**Material to process**
::::::

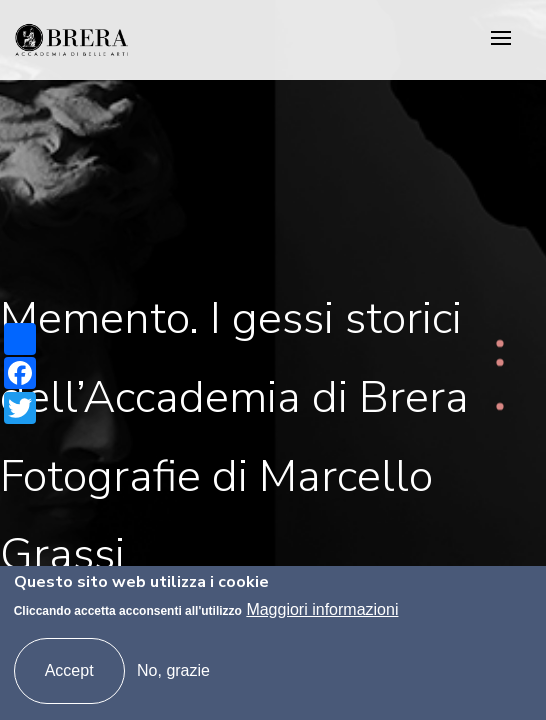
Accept (69, 670)
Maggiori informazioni (322, 609)
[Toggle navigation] (501, 39)
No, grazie (173, 670)
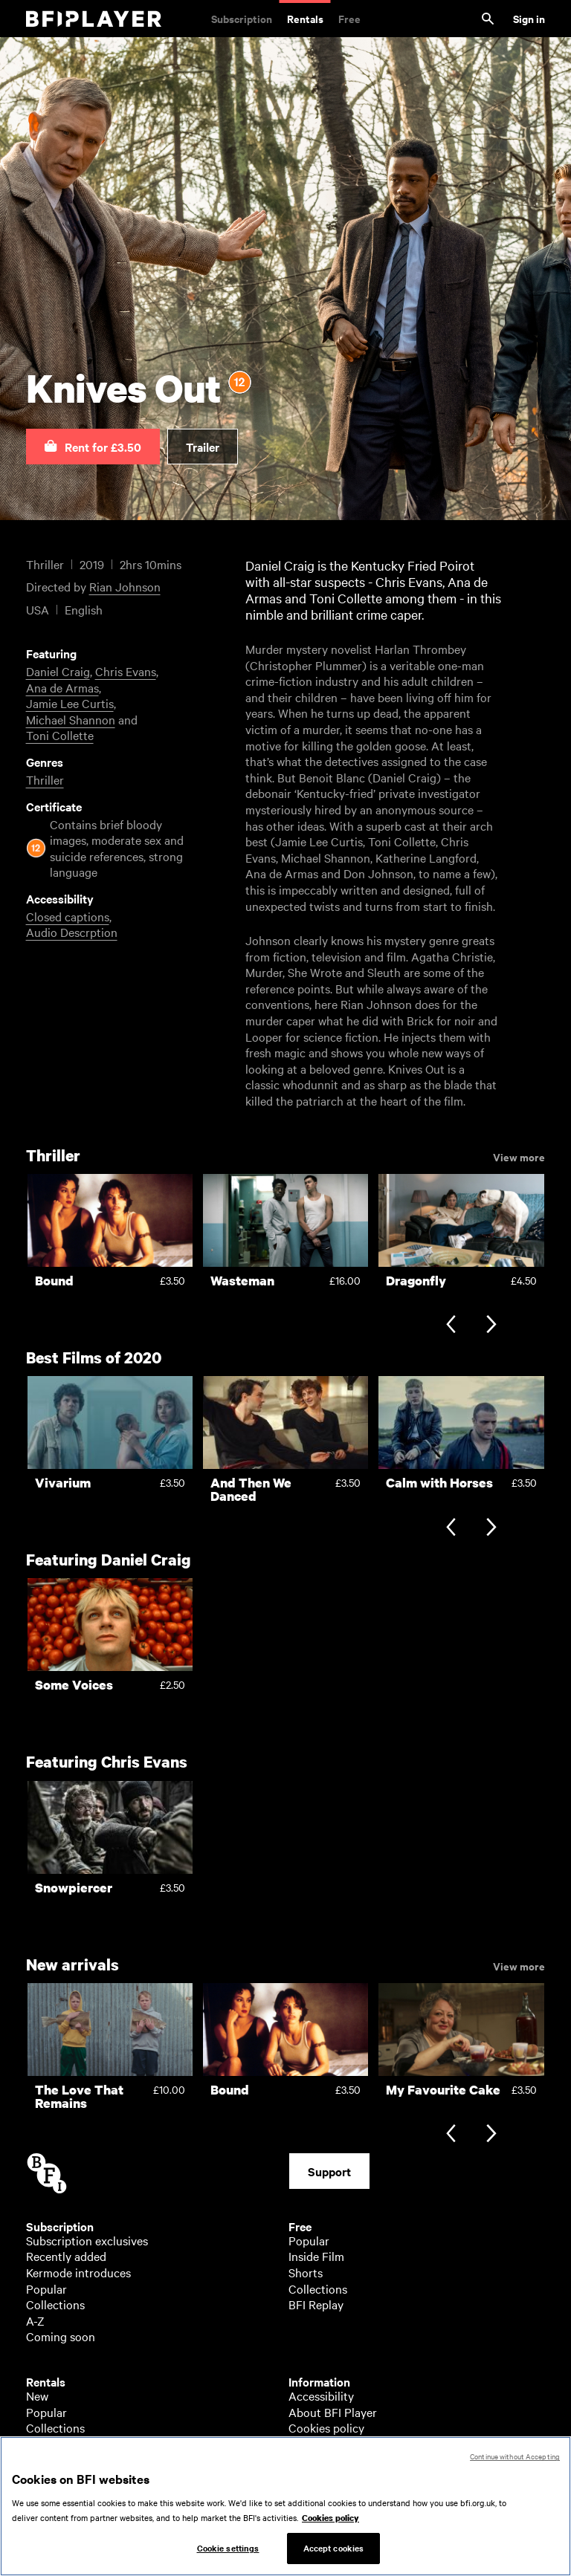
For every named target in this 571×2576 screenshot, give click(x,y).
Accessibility (321, 2395)
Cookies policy (326, 2427)
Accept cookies (333, 2555)
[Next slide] (491, 1325)
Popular (46, 2288)
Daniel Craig (58, 671)
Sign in (529, 18)
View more (519, 1156)
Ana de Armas (62, 687)
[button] (93, 446)
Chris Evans (125, 671)
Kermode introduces (78, 2272)
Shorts (305, 2272)
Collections (55, 2304)
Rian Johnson (125, 586)
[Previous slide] (451, 1325)
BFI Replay (315, 2304)
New (37, 2395)
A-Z (35, 2320)
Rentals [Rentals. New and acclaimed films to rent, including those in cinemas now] (305, 18)
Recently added (66, 2256)
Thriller (45, 779)
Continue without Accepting (515, 2463)
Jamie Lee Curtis (70, 703)
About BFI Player (332, 2412)
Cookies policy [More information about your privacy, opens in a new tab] (330, 2525)
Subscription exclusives (87, 2240)
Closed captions (67, 916)
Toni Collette (60, 735)
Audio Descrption (71, 932)
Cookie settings (228, 2555)
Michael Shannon (70, 719)
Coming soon (60, 2336)
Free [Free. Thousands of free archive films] (349, 18)
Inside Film (316, 2256)
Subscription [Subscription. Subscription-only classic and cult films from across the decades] (241, 18)
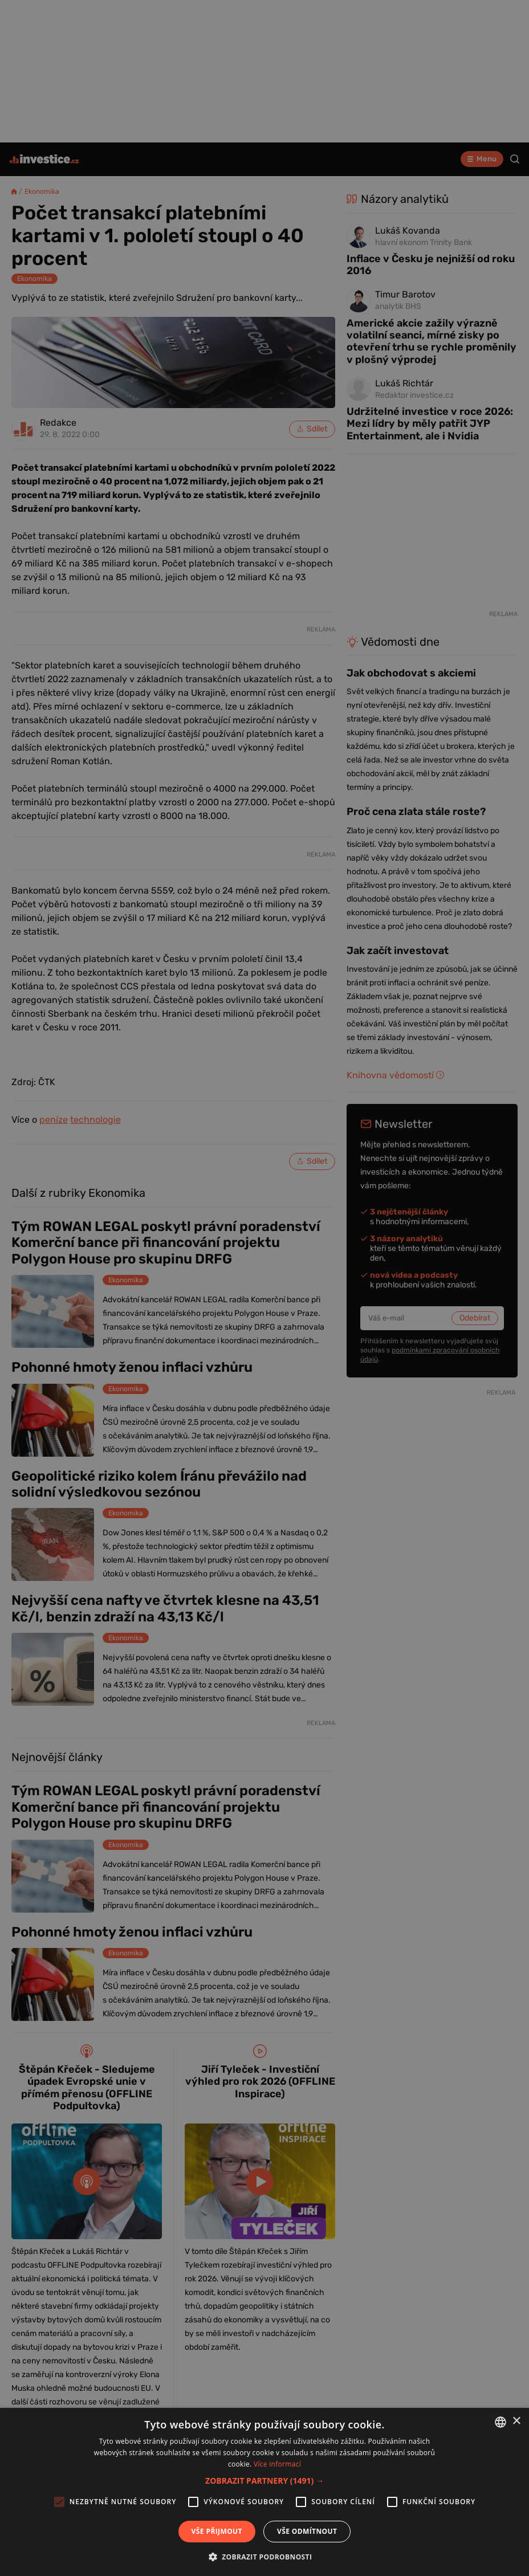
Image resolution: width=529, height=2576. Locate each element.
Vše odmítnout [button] (307, 2531)
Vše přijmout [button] (217, 2531)
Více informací (277, 2464)
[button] (264, 2481)
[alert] (264, 1288)
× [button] (516, 2421)
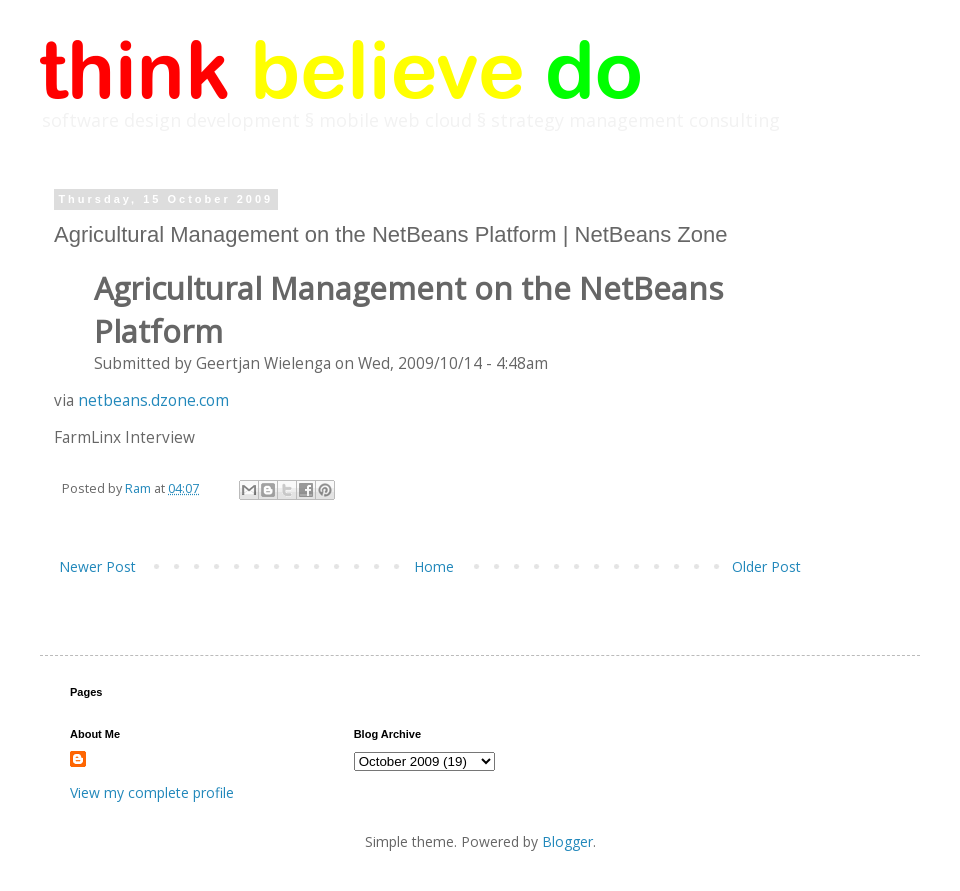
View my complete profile (152, 792)
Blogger (567, 841)
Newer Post (97, 566)
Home (434, 566)
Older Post (766, 566)
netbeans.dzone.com (153, 400)
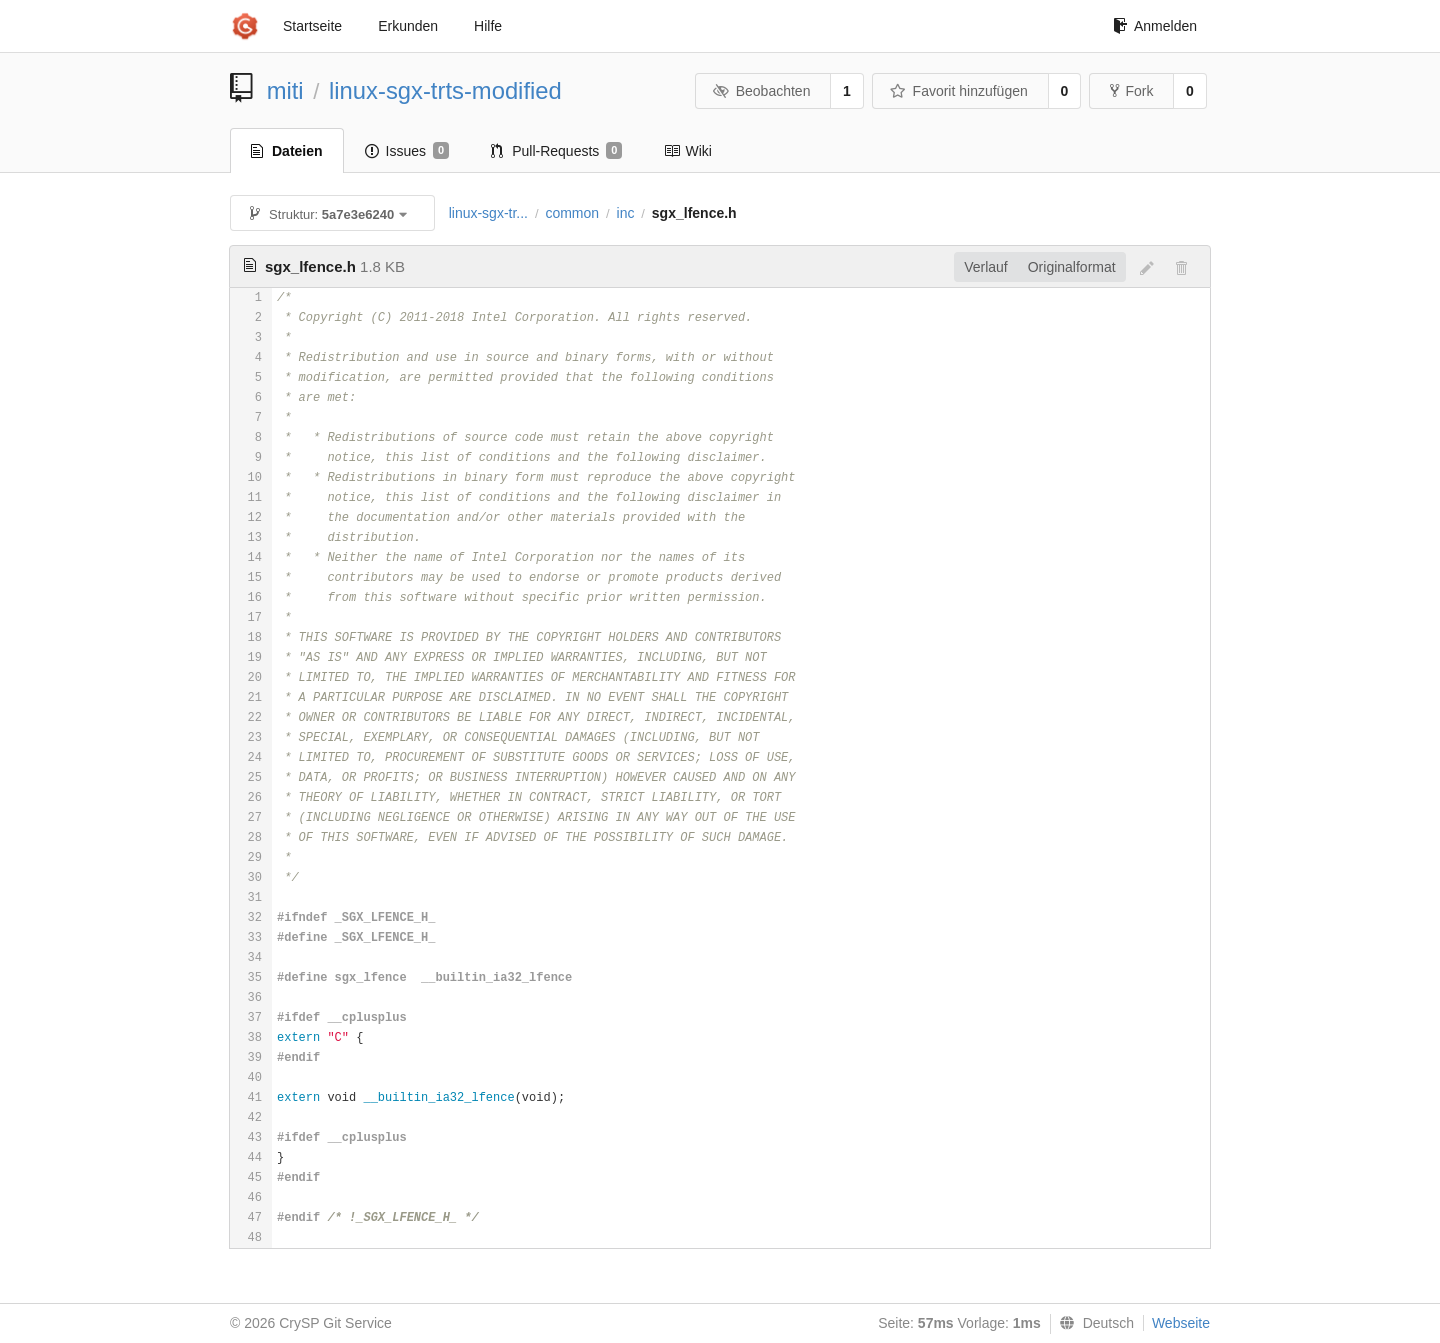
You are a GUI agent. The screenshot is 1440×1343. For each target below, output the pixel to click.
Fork (1131, 91)
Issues (407, 151)
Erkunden (408, 26)
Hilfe (488, 26)
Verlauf (986, 267)
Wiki (687, 151)
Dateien (287, 151)
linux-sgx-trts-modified (445, 90)
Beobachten (761, 91)
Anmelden (1155, 26)
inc (626, 213)
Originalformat (1072, 267)
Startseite (312, 26)
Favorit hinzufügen (959, 91)
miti (285, 90)
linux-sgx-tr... (488, 213)
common (572, 213)
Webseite (1181, 1323)
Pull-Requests (556, 151)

::::::

**Problem description**
Your task is to retype the entries verbatim, starting with the line that holds "Subscription exclusives (87, 2240)" and stopping after the line that holds "Subscription [Subscription. Subscription-only".

**Answer box**
Subscription exclusives (87, 2240)
Closed captions (67, 916)
Toni Collette (60, 735)
Audio Descrption (71, 932)
Cookie settings (228, 2555)
Michael Shannon (70, 719)
Coming soon (60, 2336)
Free [Free. Thousands of free archive films] (349, 18)
Inside Film (316, 2256)
Subscription [Subscription. Subscription-only classic and cult films from across the decades] (241, 18)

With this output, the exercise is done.